(Collection entries)
++++++
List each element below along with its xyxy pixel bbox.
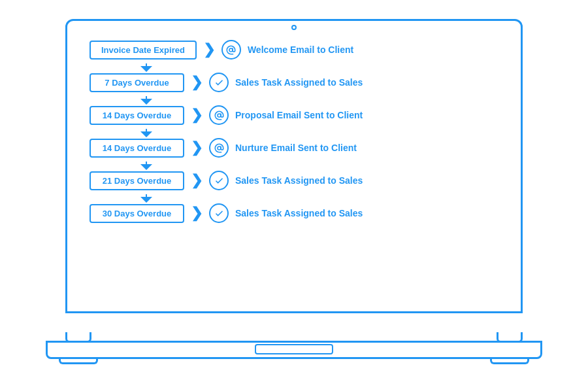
chevron-icon: ❯ <box>203 43 215 57</box>
workflow-row: 14 Days Overdue❯ Proposal Email Sent to … <box>90 103 498 127</box>
action-label: Proposal Email Sent to Client <box>235 110 363 120</box>
chevron-icon: ❯ <box>191 75 203 90</box>
workflow-row: 7 Days Overdue❯ Sales Task Assigned to S… <box>90 71 498 94</box>
trigger-box: 30 Days Overdue <box>90 204 184 223</box>
foot-right <box>490 359 529 364</box>
trigger-box: 14 Days Overdue <box>90 106 184 125</box>
workflow-row: 14 Days Overdue❯ Nurture Email Sent to C… <box>90 136 498 160</box>
workflow-row: 21 Days Overdue❯ Sales Task Assigned to … <box>90 169 498 192</box>
connector-arrow <box>140 197 152 203</box>
workflow-row: Invoice Date Expired❯ Welcome Email to C… <box>90 38 498 61</box>
scene: Invoice Date Expired❯ Welcome Email to C… <box>13 8 575 371</box>
connector-arrow <box>140 164 152 170</box>
screen-bezel: Invoice Date Expired❯ Welcome Email to C… <box>65 19 523 313</box>
trigger-box: 7 Days Overdue <box>90 73 184 92</box>
foot-left <box>59 359 98 364</box>
check-icon <box>209 171 229 190</box>
trigger-box: 14 Days Overdue <box>90 139 184 158</box>
check-icon <box>209 73 229 92</box>
email-icon <box>209 138 229 158</box>
trigger-box: Invoice Date Expired <box>90 41 197 60</box>
workflow-container: Invoice Date Expired❯ Welcome Email to C… <box>76 30 512 233</box>
chevron-icon: ❯ <box>191 108 203 122</box>
email-icon <box>209 105 229 125</box>
chevron-icon: ❯ <box>191 141 203 155</box>
check-icon <box>209 203 229 223</box>
camera-dot <box>291 25 297 30</box>
connector-arrow <box>140 66 152 72</box>
email-icon <box>221 40 241 60</box>
action-label: Nurture Email Sent to Client <box>235 143 357 153</box>
workflow-row: 30 Days Overdue❯ Sales Task Assigned to … <box>90 201 498 225</box>
action-label: Sales Task Assigned to Sales <box>235 175 363 186</box>
action-label: Sales Task Assigned to Sales <box>235 77 363 88</box>
trigger-box: 21 Days Overdue <box>90 171 184 190</box>
laptop: Invoice Date Expired❯ Welcome Email to C… <box>46 19 542 359</box>
action-label: Welcome Email to Client <box>248 44 353 55</box>
chevron-icon: ❯ <box>191 173 203 188</box>
screen-content: Invoice Date Expired❯ Welcome Email to C… <box>76 30 512 302</box>
trackpad <box>255 344 333 354</box>
laptop-base <box>46 341 542 359</box>
connector-arrow <box>140 131 152 137</box>
action-label: Sales Task Assigned to Sales <box>235 208 363 218</box>
connector-arrow <box>140 99 152 105</box>
chevron-icon: ❯ <box>191 206 203 220</box>
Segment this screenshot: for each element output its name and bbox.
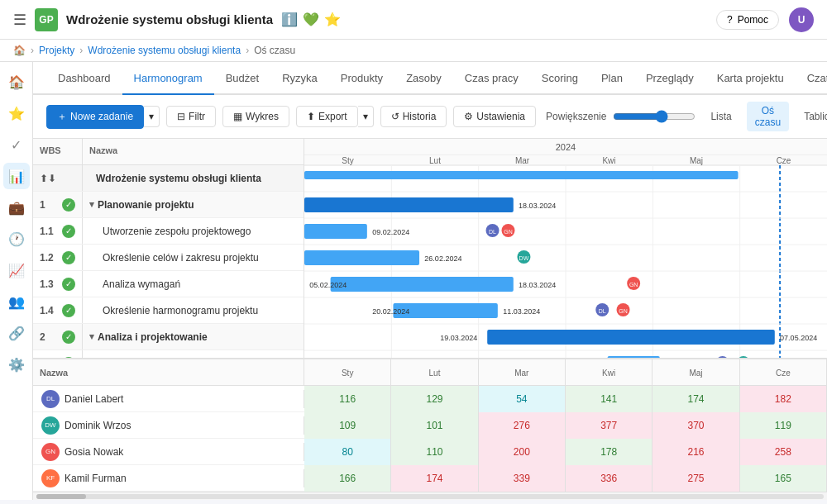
sidebar-star[interactable]: ⭐ <box>3 100 30 126</box>
resource-cell: 109 <box>304 412 391 439</box>
resource-table: Nazwa Sty Lut Mar Kwi Maj Cze DLDaniel L… <box>33 358 827 492</box>
svg-text:Lut: Lut <box>429 156 441 165</box>
project-link[interactable]: Wdrożenie systemu obsługi klienta <box>88 45 241 56</box>
settings-icon: ⚙ <box>464 111 473 122</box>
resource-cell: 119 <box>740 412 827 439</box>
tab-ryzyka[interactable]: Ryzyka <box>270 62 329 95</box>
resource-cell: 141 <box>566 386 653 412</box>
status-icon: ✓ <box>62 304 75 317</box>
svg-rect-28 <box>304 197 514 212</box>
sidebar-briefcase[interactable]: 💼 <box>3 194 30 221</box>
sidebar-network[interactable]: 🔗 <box>3 320 30 346</box>
svg-text:11.03.2024: 11.03.2024 <box>503 307 540 316</box>
tab-plan[interactable]: Plan <box>590 62 634 95</box>
help-button[interactable]: ? Pomoc <box>716 10 779 30</box>
export-dropdown[interactable]: ▾ <box>358 106 374 127</box>
resource-cell: 200 <box>479 439 566 465</box>
zoom-slider[interactable] <box>613 110 696 123</box>
tab-harmonogram[interactable]: Harmonogram <box>122 62 214 95</box>
svg-text:18.03.2024: 18.03.2024 <box>519 202 556 210</box>
resource-cell: 54 <box>479 386 566 412</box>
svg-rect-55 <box>608 356 660 358</box>
resource-name: GNGosia Nowak <box>33 443 304 461</box>
sidebar-home[interactable]: 🏠 <box>3 69 30 95</box>
scrollbar[interactable] <box>33 492 827 500</box>
month-maj: Maj <box>653 359 739 386</box>
wbs-header: WBS <box>33 139 83 164</box>
resource-cell: 377 <box>566 412 653 439</box>
home-icon[interactable]: 🏠 <box>13 45 26 56</box>
filter-button[interactable]: ⊟ Filtr <box>166 106 216 127</box>
svg-text:05.02.2024: 05.02.2024 <box>309 281 347 289</box>
resource-cell: 275 <box>653 465 739 492</box>
current-page: Oś czasu <box>254 45 295 56</box>
svg-text:Kwi: Kwi <box>602 156 615 165</box>
info-icon: ℹ️ <box>281 12 298 27</box>
sidebar-gear[interactable]: ⚙️ <box>3 351 30 378</box>
tab-budzet[interactable]: Budżet <box>214 62 270 95</box>
svg-text:GN: GN <box>619 308 628 314</box>
settings-button[interactable]: ⚙ Ustawienia <box>453 106 536 127</box>
question-icon: ? <box>727 14 733 26</box>
projects-link[interactable]: Projekty <box>39 45 74 56</box>
avatar: GN <box>41 443 60 461</box>
chart-button[interactable]: ▦ Wykres <box>222 106 289 127</box>
gantt-area: WBS Nazwa ⬆⬇ Wdrożenie systemu obsługi k… <box>33 139 827 358</box>
history-icon: ↺ <box>391 111 399 122</box>
project-logo: GP <box>35 8 58 31</box>
table-row: 1.3 ✓ Analiza wymagań <box>33 271 304 297</box>
history-button[interactable]: ↺ Historia <box>380 106 447 127</box>
topbar-icons: ℹ️ 💚 ⭐ <box>281 12 341 27</box>
status-icon: ✓ <box>62 278 75 291</box>
export-button[interactable]: ⬆ Export <box>296 106 358 127</box>
name-header: Nazwa <box>83 139 304 164</box>
user-avatar[interactable]: U <box>789 7 814 32</box>
resource-name: DLDaniel Labert <box>33 390 304 408</box>
svg-text:DW: DW <box>519 255 529 261</box>
tab-bar: Dashboard Harmonogram Budżet Ryzyka Prod… <box>33 62 827 95</box>
svg-text:Mar: Mar <box>515 156 530 165</box>
breadcrumb: 🏠 › Projekty › Wdrożenie systemu obsługi… <box>0 40 827 62</box>
resource-cell: 336 <box>566 465 653 492</box>
project-title: Wdrożenie systemu obsługi klienta <box>66 12 273 26</box>
tab-czas-pracy[interactable]: Czas pracy <box>453 62 530 95</box>
tab-czat[interactable]: Czat <box>796 62 827 95</box>
resource-cell: 129 <box>391 386 478 412</box>
filter-icon: ⊟ <box>177 111 185 122</box>
svg-text:19.03.2024: 19.03.2024 <box>440 334 477 342</box>
resource-cell: 116 <box>304 386 391 412</box>
gantt-rows: ⬆⬇ Wdrożenie systemu obsługi klienta 1 ✓ <box>33 165 304 358</box>
view-list-button[interactable]: Lista <box>702 107 739 126</box>
svg-text:20.02.2024: 20.02.2024 <box>372 307 409 316</box>
sidebar-clock[interactable]: 🕐 <box>3 226 30 252</box>
resource-cell: 110 <box>391 439 478 465</box>
tab-scoring[interactable]: Scoring <box>530 62 590 95</box>
resource-cell: 101 <box>391 412 478 439</box>
svg-text:09.02.2024: 09.02.2024 <box>372 228 409 236</box>
resource-months-header: Sty Lut Mar Kwi Maj Cze <box>304 359 827 385</box>
tab-zasoby[interactable]: Zasoby <box>394 62 453 95</box>
sidebar-people[interactable]: 👥 <box>3 288 30 315</box>
sidebar-chart[interactable]: 📈 <box>3 257 30 283</box>
tab-dashboard[interactable]: Dashboard <box>46 62 122 95</box>
tab-przeglady[interactable]: Przeglądy <box>634 62 705 95</box>
sidebar-check[interactable]: ✓ <box>3 131 30 158</box>
scrollbar-thumb[interactable] <box>36 494 86 499</box>
month-lut: Lut <box>391 359 478 386</box>
sidebar-gantt[interactable]: 📊 <box>3 163 30 189</box>
hamburger-menu[interactable]: ☰ <box>13 11 26 29</box>
tab-karta[interactable]: Karta projektu <box>705 62 796 95</box>
heart-icon: 💚 <box>303 12 319 27</box>
view-timeline-button[interactable]: Oś czasu <box>747 102 789 131</box>
view-board-button[interactable]: Tablica <box>796 107 827 126</box>
svg-point-60 <box>737 356 750 358</box>
tab-produkty[interactable]: Produkty <box>329 62 394 95</box>
expand-icon[interactable]: ▾ <box>89 331 94 342</box>
new-task-button[interactable]: ＋ Nowe zadanie <box>46 105 144 129</box>
scrollbar-track <box>36 494 824 499</box>
new-task-dropdown[interactable]: ▾ <box>144 106 160 127</box>
expand-icon[interactable]: ▾ <box>89 199 94 210</box>
svg-text:26.02.2024: 26.02.2024 <box>424 254 461 263</box>
table-row: 1 ✓ ▾ Planowanie projektu <box>33 192 304 218</box>
table-row: 1.1 ✓ Utworzenie zespołu projektowego <box>33 218 304 245</box>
++++++
• [Instructions to follow]: The word "Nurture" appears in how many lines of the records? Give the number only.

• [Result of the task]: 2